Plague is a zoonotic infection caused by Yersinia pestis, a Gram-negative bacillus. Naturally occurring infections in humans are transmitted from rodents by fleas and are characterized by the abrupt onset of high fever, painful local lymphadenopathy draining at the exposure site, and bacteremia. Three forms of plague are recognized:
  • Bubonic plague - Characterized by the presence of buboes, the inflammatory swelling of one or more lymph nodes, usually in the groin;
  • Septicemic plague - Plague sepsis which can ensue from either untreated bubonic plague or de novo from a flea bite;
  • Pneumonic plague - Patients with bubonic plague can develop secondary pneumonic infection, which can then be spread from person-to-person without the need for transmission through a flea vector.

Epidemiology

A total of 18,739 cases of plague in humans in 20 countries (in Africa, Asia, and the Americas) were reported to the World Health Organization from 1980-1994. Between 1970 and 1995, 341 cases of plague in the US were reported to the Centers for Disease Control and Prevention, with an average of 13 cases per year. Eighty percent of these cases occurred in the southwestern states of Arizona (14%), Colorado (10%) and New Mexico (56%).
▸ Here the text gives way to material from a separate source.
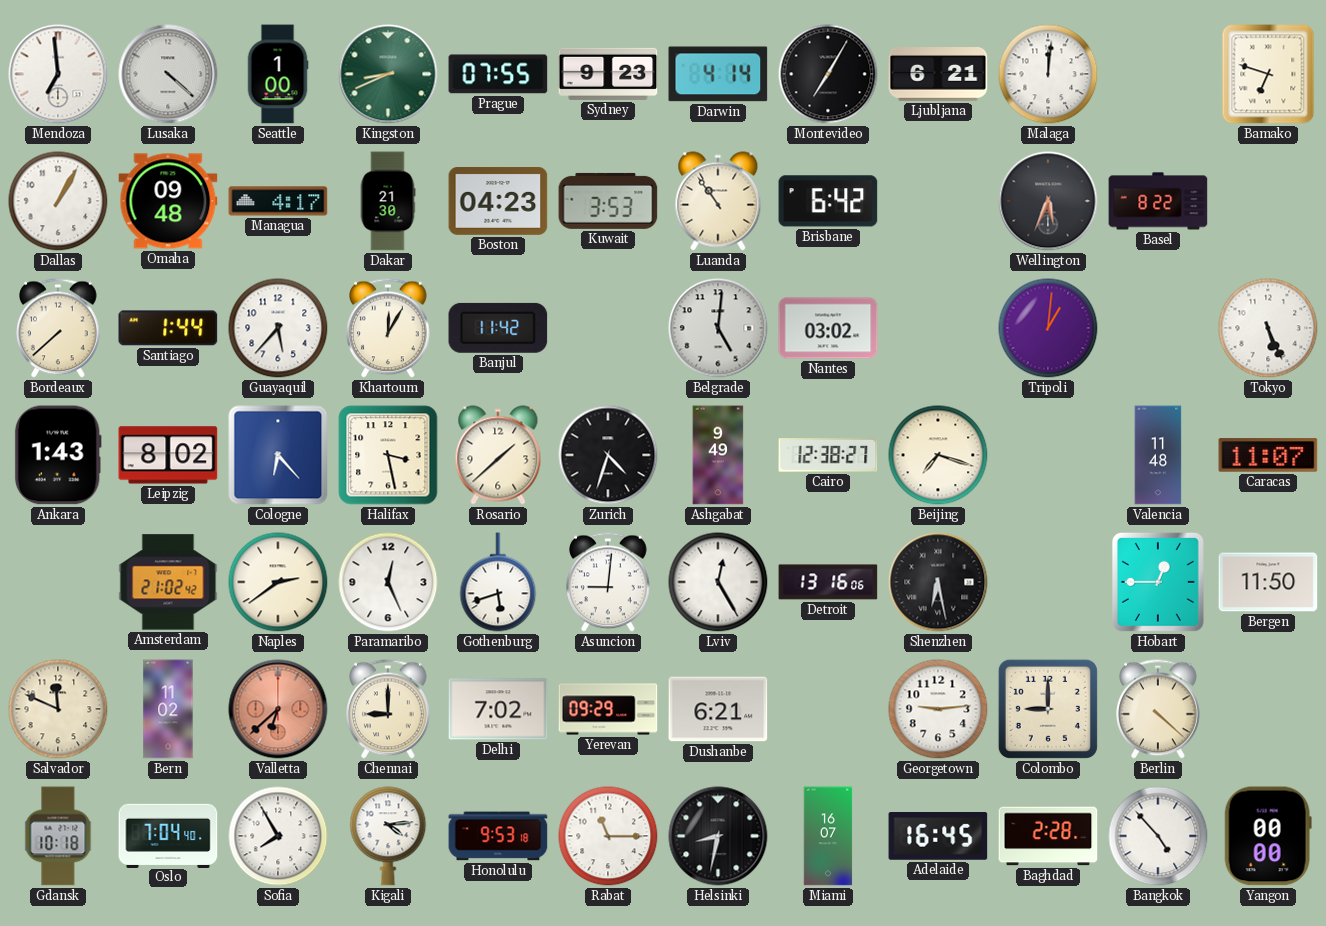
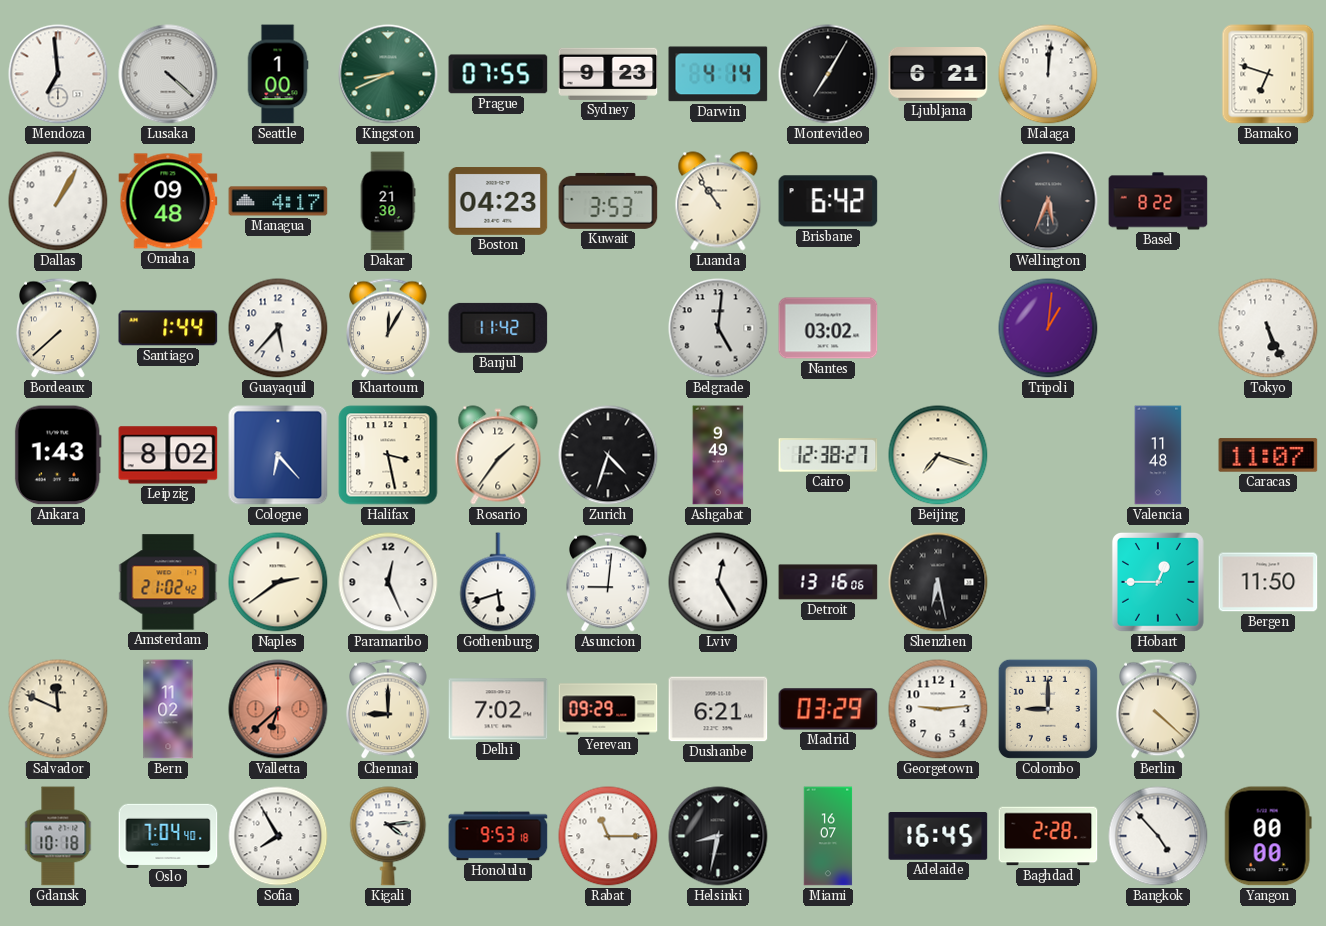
Rosario: 1:38 -> 1:36
Madrid: none -> 03:29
An additional 9 percent of cases were reported from California.

Clinical Manifestations of Bubonic Plague

I. Subjective Symptoms- all of the following are considered presenting symptoms:

Symptom Time of onset
sudden fever/chills, headache After 1-8 day incubation period
nausea/vomiting, prostration/severe malaise, altered mentation, cough, chest pain, abdominal pain A few hours after appearance of fever, chills and/or headache.

II. Objective Symptoms:

Organ/System Description Period and Duration
Skin Appearance of characteristic and intensely painful plague bubo (femoral site most common, followed by inguinal, axillary and cervical). Manifestation: buboes appear after a 1-8 day incubation period and 6-8 hours after the onset of the symptoms described above.
Genitourinary bladder distention oliguria and anuria Manifestation: around the time that bubo appears.
Circulatory cardiac blood Tachycardia Hypotension Leukocytosis Manifestation: around the time that bubo appears.
Respiratory 5 to 15% of patients will develop secondary pneumonic plague See objective symptoms of pneumonic plague.
Immune pronounced septicemia See objective symptoms of septicemic plague.
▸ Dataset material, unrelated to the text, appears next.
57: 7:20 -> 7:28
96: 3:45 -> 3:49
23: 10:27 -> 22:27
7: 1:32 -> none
Clinical Manifestations of Septicemic Plague

I. Subjective Symptoms- all of the following are considered presenting symptoms and are generally the same as those for any other Gram-negative sepsis:

Organ/System Description Period and Duration
fever/chills usually primary only

Primary: after 1-8 day incubation period
Secondary: 2-6 days after appearance of plague bubo

nausea/vomiting primary and secondary
diarrhea primary and secondary

II. Objective Symptoms: The only unique, objective symptoms of primary or secondary septicemic plague are purpuric lesions, disseminated intravascular coagulation and acral cyanosis and necrosis. These are seen at least 4-6 hours after the onset of symptoms.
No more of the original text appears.